Despite playing the villain in a period piece, Khilji becomes the sum of all fears in modern Indian society. Love jihad? Here’s a Muslim man looking to claim a Rajput queen. Section 377 debates? Look at the on-the-nose insinuation that Khilji and Malik Kafur were involved in a homosexual relationship. Aside from such overt examples, we also see Khilji’s adulterous and homicidal tendencies from the moment he’s introduced on screen.

To balance the pure evil that Khilji is meant to represent, we get the Rajput king, Rawal Ratan Singh, who is a paragon of virtue. Every second line he speaks extols the glory of Rajputs and their ways. If Padmaavat is a celebration of Rajput culture, Ratan Singh is the icing on the cake. Through his words we are supposed to see the clear difference between the honourable Rajputs and their dishonourable foes. He makes statements like “Rajputs don’t attack the weak and helpless”, “Rajputs would not kill an unarmed man”. Clearly, if this is the stock from which modern Rajputs descend, how could they be anything but a noble and proud race?

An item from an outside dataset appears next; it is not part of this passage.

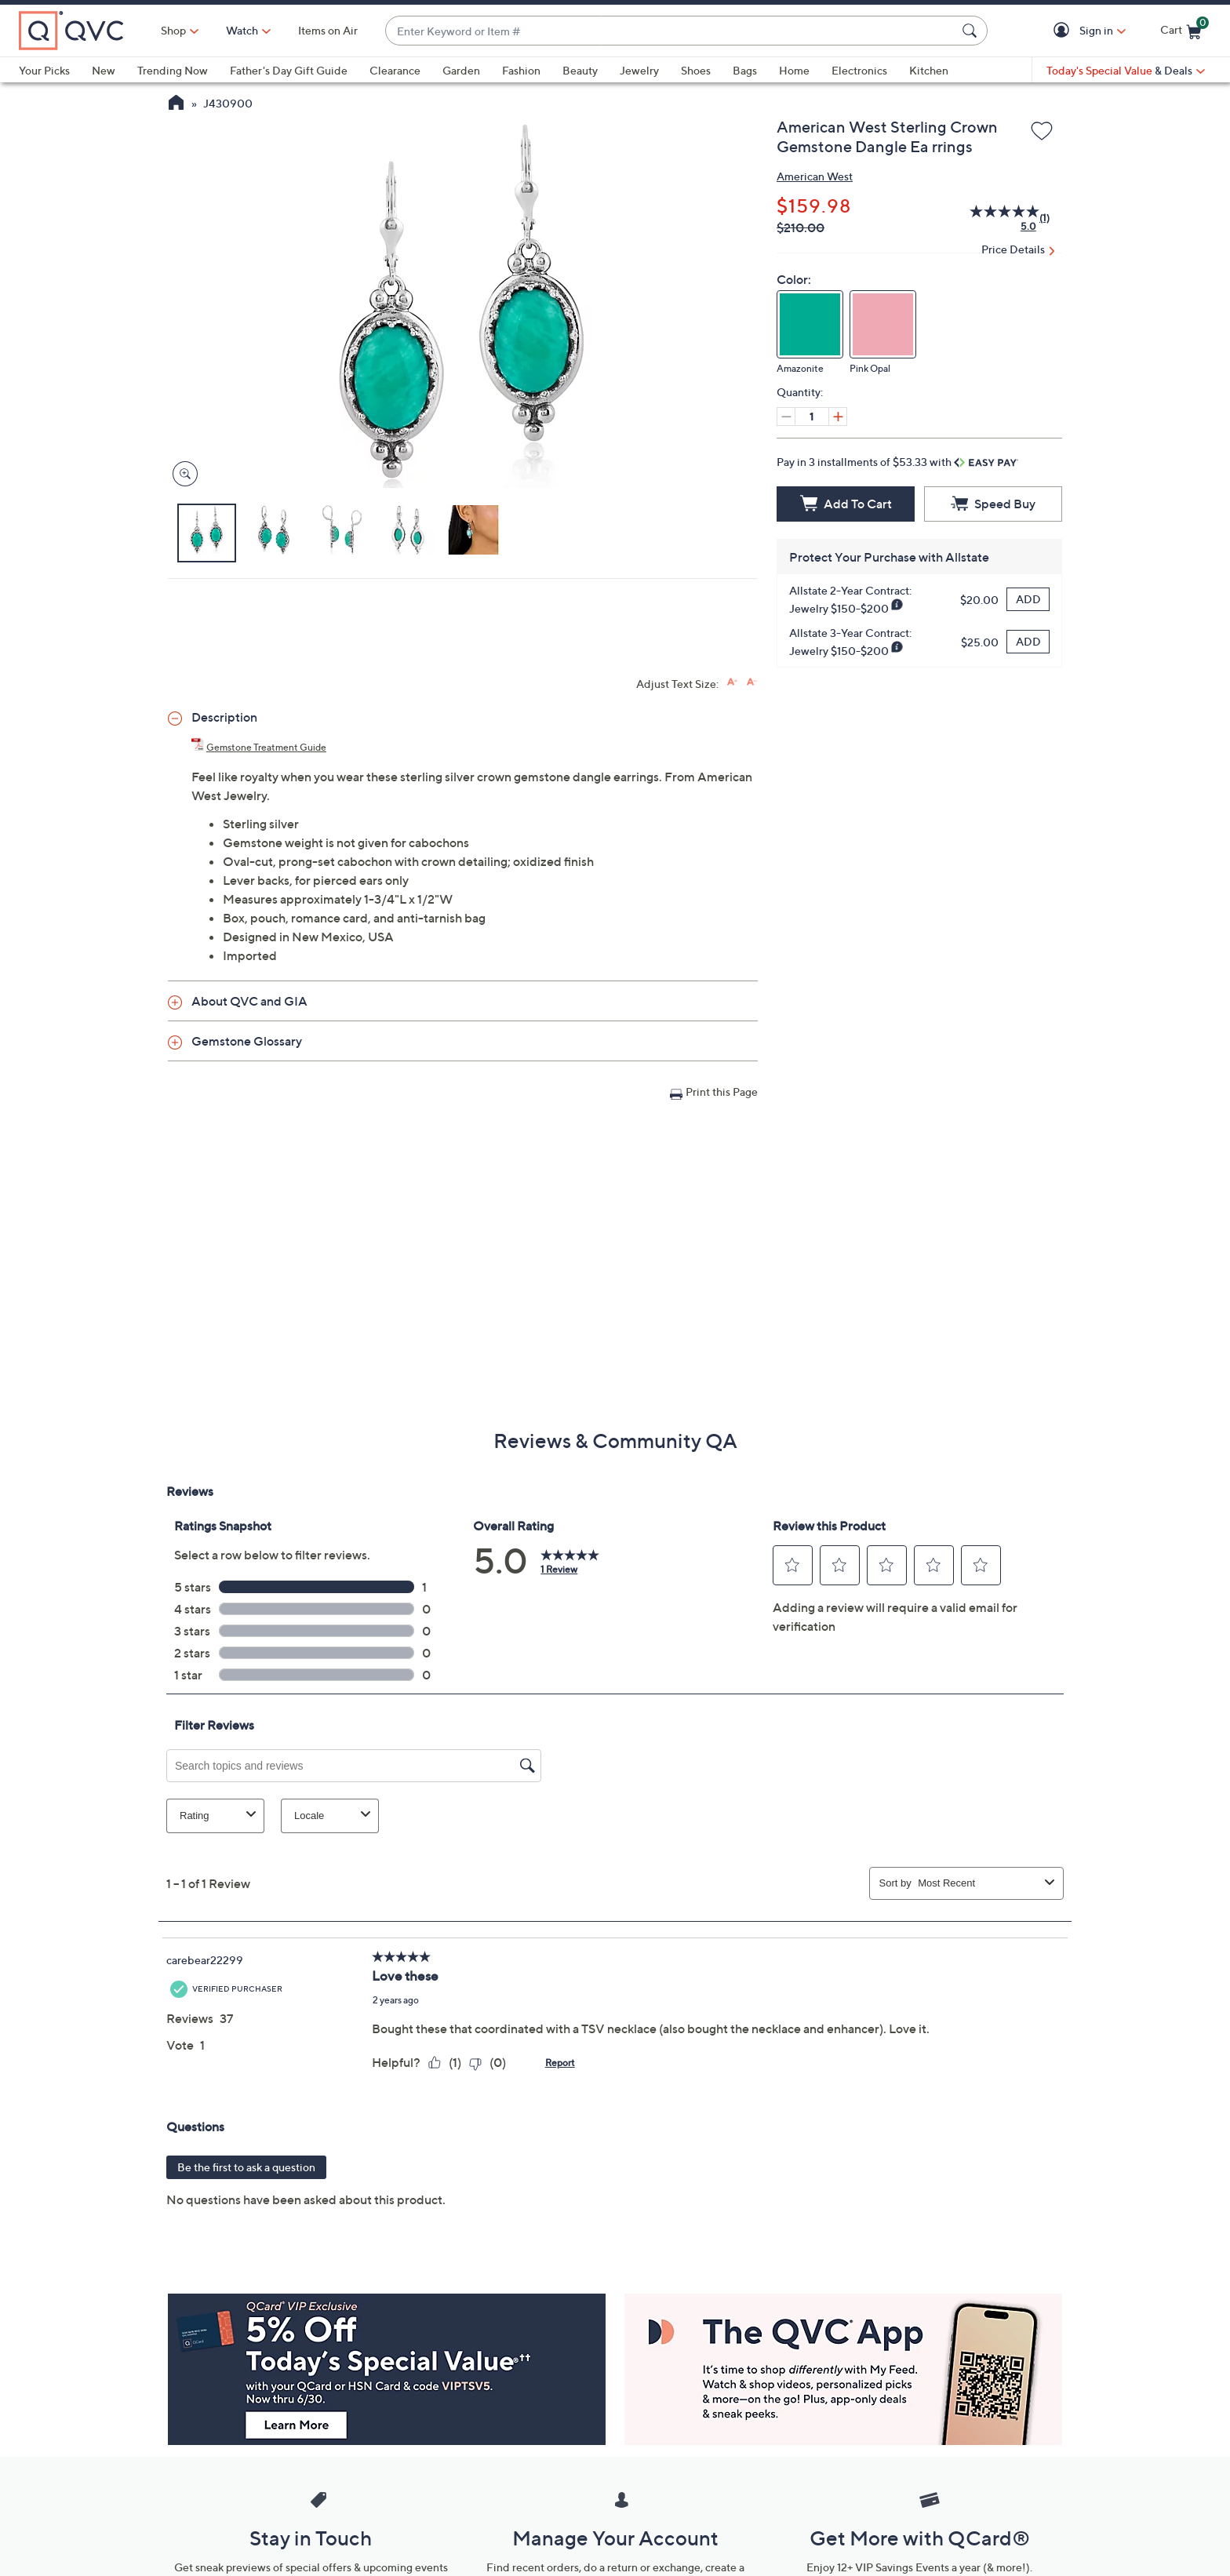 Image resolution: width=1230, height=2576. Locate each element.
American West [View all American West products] (815, 176)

The intention of using Ratan Singh as a stand-in for today’s Rajputs was ill-advised, but not an entirely poor one. For starters, there’s plenty the modern defenders of Rajput culture could learn from their medieval forerunner. Perhaps the Karni Sena could take some advice from Ratan Singh about not attacking the weak, helpless, and unarmed. For now, it seems like the only one of Ratan Singh’s lines they’ve taken to heart is “jiska sar kate aur dhadd dushman se ladte rahe, woh Rajput”, if the dushman is the Supreme Court and the battlefield the movie theatre.   

The Rajput Karni Sena was afraid Padmaavat would besmirch the community’s name, but in between the portrayal of Ratan Singh and Padmini, and the glorification of the tragic act of jauhar, that is hardly the case. What’s more dangerous is the subliminal “Us vs Them” message that has been slipped into Padmaavat. In depicting the Rajput society of Chittor as a utopia that is burnt to ashes by a degenerate Muslim tyrant, the movie furthers the narrative that Muslims are outsiders to India. The reality, that Muslims have been a vital thread of India’s socio-political fabric for centuries, is covered up in favour of stoking communal tensions that have only recently begun to rise.

In retrofitting present-day sentiment to a period film and turning a Muslim villain into a beastly, lecherous caricature, Sanjay Leela Bhansali has done both incarnations of Alauddin Khilji a disservice. The historical ruler, who was also an administrative reformer and military genius – who staved off the Mongols six times – as well as the cinematic one played by Ranveer, who had a chance to become a truly iconic anti-hero instead of a run-of-the-mill villain in an overhyped film.